• _What to do_: Go through the data below and copy each line that includes "elements".

• _Task input_:
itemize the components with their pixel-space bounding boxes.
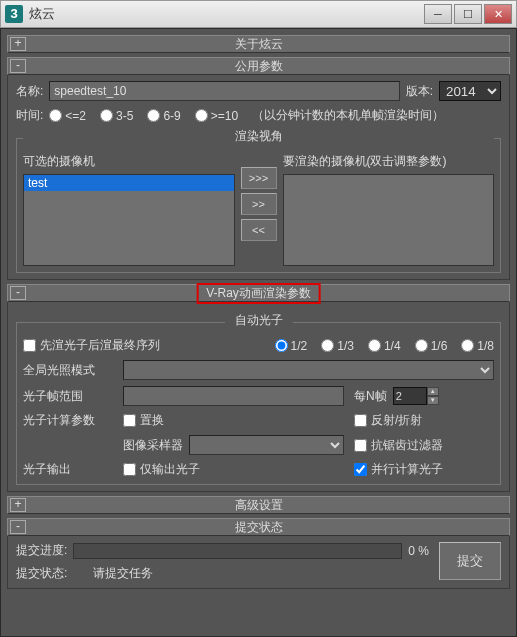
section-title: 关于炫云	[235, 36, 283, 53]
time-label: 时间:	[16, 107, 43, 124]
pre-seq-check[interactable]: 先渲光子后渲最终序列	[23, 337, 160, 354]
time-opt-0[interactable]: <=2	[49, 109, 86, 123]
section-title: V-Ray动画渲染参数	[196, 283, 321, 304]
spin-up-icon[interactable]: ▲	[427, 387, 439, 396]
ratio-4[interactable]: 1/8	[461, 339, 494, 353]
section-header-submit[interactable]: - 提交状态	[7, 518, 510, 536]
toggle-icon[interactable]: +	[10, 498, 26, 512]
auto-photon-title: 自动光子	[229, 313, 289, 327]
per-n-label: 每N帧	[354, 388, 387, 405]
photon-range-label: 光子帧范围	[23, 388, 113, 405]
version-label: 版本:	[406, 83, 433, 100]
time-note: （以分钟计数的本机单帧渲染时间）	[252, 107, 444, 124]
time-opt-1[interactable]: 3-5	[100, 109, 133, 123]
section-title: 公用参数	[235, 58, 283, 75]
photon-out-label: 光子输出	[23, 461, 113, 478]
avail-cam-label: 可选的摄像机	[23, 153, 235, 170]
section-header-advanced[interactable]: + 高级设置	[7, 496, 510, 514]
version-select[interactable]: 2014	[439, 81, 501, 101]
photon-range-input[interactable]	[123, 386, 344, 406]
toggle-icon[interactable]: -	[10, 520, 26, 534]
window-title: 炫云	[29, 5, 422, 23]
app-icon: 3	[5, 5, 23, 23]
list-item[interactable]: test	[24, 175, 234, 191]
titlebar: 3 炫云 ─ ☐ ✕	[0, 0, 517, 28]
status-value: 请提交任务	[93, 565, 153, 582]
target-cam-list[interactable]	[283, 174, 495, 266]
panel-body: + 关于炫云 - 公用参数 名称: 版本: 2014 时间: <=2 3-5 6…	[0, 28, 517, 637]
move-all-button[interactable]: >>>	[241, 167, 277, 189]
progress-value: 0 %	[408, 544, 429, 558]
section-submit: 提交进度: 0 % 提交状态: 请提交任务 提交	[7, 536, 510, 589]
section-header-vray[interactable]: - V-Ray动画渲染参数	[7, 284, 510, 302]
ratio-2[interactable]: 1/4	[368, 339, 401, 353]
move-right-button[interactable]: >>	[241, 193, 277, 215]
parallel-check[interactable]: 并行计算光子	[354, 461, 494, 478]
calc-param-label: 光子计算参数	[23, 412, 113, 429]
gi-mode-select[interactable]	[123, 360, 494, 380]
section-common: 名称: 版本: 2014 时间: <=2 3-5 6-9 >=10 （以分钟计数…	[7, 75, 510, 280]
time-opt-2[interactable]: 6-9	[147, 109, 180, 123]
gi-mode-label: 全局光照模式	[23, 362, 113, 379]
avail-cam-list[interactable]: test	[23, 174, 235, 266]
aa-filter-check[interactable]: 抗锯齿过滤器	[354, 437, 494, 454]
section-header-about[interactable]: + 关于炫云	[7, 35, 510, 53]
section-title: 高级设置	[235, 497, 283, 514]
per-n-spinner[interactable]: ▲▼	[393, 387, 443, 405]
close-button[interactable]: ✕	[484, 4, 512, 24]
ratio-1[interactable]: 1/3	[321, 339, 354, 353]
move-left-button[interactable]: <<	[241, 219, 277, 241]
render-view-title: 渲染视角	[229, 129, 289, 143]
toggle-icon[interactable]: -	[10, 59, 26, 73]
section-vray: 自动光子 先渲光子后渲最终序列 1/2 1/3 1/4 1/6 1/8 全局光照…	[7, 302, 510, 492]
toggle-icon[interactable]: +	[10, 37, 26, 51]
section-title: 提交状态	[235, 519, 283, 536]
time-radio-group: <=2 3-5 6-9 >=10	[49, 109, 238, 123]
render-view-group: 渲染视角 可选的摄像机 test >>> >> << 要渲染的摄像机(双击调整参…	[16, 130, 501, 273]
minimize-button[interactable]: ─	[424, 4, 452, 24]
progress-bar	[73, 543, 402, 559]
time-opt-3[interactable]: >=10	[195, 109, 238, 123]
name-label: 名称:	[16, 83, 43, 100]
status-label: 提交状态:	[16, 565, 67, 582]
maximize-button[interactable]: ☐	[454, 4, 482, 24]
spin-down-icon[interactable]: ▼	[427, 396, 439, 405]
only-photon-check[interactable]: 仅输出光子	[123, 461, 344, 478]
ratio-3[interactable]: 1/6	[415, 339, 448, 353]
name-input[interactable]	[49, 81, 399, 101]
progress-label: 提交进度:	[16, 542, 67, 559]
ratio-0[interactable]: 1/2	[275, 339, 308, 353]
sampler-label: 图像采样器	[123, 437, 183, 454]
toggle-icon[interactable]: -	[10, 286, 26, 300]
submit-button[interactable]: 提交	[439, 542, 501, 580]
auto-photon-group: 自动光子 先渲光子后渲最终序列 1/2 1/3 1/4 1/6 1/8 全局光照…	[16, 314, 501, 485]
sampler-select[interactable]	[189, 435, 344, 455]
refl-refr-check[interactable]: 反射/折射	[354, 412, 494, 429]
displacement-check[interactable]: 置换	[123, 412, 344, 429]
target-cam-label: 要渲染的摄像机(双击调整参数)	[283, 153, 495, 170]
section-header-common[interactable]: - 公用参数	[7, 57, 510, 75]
* * *
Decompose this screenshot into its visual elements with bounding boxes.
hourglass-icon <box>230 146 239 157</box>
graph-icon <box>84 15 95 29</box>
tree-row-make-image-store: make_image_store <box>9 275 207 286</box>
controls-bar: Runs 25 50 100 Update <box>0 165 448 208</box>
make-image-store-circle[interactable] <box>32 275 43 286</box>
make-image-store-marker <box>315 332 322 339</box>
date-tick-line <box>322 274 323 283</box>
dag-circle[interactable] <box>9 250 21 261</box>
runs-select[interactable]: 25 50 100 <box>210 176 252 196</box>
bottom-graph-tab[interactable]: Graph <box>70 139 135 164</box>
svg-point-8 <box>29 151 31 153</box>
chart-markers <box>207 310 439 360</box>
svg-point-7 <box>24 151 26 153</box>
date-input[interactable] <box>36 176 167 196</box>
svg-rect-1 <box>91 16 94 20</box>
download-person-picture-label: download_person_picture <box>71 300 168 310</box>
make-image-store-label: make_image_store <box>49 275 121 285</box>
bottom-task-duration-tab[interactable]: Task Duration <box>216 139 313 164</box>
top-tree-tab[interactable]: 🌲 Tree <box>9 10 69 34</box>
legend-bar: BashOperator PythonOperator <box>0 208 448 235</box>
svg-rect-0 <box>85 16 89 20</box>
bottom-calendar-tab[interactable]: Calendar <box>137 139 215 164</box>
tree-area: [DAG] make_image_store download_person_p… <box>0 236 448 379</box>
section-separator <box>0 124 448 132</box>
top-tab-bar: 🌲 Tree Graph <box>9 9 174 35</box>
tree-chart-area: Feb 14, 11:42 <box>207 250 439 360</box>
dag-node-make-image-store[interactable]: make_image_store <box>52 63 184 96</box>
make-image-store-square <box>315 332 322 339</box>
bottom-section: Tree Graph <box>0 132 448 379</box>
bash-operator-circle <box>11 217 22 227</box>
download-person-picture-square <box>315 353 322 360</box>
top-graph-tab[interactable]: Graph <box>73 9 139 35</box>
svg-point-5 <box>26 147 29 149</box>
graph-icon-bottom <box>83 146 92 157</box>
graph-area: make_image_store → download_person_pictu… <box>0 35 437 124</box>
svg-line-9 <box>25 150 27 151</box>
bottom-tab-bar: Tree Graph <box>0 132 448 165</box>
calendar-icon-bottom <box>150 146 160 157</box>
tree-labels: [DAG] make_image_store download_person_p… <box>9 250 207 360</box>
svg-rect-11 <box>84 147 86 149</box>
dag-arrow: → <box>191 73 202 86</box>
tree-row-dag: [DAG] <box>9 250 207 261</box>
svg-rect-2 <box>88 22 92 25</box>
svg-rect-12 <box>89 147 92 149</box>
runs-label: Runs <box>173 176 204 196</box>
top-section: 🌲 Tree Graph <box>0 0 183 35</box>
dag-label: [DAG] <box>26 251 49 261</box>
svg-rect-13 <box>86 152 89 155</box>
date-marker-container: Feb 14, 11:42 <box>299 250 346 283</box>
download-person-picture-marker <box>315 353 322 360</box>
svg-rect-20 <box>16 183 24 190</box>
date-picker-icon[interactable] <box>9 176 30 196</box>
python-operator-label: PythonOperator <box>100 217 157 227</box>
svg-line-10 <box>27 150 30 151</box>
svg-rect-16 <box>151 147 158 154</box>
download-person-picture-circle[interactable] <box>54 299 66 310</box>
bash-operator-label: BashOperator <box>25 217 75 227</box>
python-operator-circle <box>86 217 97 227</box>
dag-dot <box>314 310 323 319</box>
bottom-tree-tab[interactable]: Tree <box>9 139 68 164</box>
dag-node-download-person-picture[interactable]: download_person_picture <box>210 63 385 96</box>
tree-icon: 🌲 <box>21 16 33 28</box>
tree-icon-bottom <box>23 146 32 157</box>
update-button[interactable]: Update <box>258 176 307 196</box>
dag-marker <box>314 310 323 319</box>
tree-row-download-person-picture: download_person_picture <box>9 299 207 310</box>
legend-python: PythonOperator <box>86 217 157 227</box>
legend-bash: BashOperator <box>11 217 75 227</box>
==
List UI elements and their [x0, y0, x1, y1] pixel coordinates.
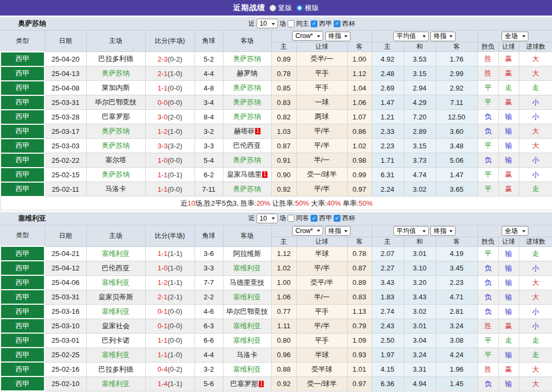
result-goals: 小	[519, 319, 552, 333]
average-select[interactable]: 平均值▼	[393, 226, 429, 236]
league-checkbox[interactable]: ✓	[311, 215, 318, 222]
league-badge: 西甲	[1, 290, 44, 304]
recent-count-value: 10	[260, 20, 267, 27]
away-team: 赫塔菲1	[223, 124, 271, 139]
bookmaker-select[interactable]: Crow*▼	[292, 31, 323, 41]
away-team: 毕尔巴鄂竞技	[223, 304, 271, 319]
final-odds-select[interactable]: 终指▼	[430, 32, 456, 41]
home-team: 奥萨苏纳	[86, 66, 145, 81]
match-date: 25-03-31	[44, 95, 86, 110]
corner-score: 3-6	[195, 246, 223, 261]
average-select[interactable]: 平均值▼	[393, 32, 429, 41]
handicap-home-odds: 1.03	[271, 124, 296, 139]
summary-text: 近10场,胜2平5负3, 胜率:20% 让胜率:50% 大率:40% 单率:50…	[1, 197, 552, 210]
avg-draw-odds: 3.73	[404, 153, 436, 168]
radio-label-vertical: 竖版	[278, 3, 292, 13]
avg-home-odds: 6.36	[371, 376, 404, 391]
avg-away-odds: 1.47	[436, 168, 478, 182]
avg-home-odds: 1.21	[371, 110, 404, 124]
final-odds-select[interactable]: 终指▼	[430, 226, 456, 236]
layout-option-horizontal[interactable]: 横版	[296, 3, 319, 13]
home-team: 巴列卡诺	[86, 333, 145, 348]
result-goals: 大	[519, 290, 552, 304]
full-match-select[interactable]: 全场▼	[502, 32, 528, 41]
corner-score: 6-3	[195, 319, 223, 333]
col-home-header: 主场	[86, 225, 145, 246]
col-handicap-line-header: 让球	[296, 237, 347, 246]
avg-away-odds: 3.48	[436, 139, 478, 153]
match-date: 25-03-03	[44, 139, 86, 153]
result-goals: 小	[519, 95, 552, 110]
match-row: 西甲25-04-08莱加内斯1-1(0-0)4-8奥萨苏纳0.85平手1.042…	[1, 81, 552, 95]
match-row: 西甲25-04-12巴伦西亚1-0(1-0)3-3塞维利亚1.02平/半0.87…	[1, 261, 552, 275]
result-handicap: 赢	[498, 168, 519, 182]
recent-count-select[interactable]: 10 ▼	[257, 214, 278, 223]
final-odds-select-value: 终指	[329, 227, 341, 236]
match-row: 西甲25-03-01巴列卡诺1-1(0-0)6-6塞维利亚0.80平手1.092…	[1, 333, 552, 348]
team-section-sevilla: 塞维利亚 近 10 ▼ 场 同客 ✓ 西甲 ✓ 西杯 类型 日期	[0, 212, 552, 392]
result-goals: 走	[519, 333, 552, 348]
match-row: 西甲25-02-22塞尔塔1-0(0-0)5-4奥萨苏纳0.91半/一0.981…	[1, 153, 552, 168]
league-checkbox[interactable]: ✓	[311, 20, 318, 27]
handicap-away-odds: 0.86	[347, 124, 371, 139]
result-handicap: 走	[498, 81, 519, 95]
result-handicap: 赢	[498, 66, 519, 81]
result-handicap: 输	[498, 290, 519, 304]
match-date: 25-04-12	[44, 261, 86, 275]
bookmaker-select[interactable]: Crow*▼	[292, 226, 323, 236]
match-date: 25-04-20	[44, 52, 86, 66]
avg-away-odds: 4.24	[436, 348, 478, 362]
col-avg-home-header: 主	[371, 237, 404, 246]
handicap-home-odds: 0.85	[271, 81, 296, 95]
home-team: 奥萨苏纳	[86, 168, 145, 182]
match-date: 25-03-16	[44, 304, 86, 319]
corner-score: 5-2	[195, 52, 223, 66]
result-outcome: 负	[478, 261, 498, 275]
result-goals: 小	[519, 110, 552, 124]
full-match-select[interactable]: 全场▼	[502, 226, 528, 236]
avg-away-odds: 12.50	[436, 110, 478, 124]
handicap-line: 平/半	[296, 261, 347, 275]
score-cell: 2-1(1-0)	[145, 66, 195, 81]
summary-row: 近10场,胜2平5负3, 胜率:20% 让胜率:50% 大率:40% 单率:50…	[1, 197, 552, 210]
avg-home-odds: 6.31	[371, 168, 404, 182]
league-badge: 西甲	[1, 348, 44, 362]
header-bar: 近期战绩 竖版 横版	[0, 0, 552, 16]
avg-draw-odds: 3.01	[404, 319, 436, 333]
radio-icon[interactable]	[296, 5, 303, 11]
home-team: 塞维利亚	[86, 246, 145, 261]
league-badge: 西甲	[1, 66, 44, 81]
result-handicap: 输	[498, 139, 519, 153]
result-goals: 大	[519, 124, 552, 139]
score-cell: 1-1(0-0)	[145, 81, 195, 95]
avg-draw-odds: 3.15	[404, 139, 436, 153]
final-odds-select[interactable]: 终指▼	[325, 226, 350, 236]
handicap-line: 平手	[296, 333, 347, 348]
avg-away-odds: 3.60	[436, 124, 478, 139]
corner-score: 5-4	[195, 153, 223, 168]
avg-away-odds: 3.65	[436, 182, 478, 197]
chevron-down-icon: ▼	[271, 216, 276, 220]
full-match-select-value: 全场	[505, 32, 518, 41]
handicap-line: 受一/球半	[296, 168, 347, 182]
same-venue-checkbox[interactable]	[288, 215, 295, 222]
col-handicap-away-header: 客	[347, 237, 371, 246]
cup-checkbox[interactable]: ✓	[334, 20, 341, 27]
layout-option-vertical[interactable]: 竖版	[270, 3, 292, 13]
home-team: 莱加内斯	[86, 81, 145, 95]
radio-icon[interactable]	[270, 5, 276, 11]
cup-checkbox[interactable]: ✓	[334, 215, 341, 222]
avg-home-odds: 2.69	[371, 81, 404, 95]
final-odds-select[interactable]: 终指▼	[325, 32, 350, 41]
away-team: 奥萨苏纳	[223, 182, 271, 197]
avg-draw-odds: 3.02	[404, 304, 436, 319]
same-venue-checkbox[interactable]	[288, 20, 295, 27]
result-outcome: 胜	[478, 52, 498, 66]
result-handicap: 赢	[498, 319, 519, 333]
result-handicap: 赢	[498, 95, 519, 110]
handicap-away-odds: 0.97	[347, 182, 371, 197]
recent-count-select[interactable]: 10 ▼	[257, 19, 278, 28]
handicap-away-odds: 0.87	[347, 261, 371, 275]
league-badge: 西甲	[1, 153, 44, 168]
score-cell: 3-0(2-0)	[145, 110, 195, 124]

• _Expected output_:
Decompose this screenshot into its visual elements with bounding boxes.
List UI elements and their [x0, y0, x1, y1] pixel coordinates.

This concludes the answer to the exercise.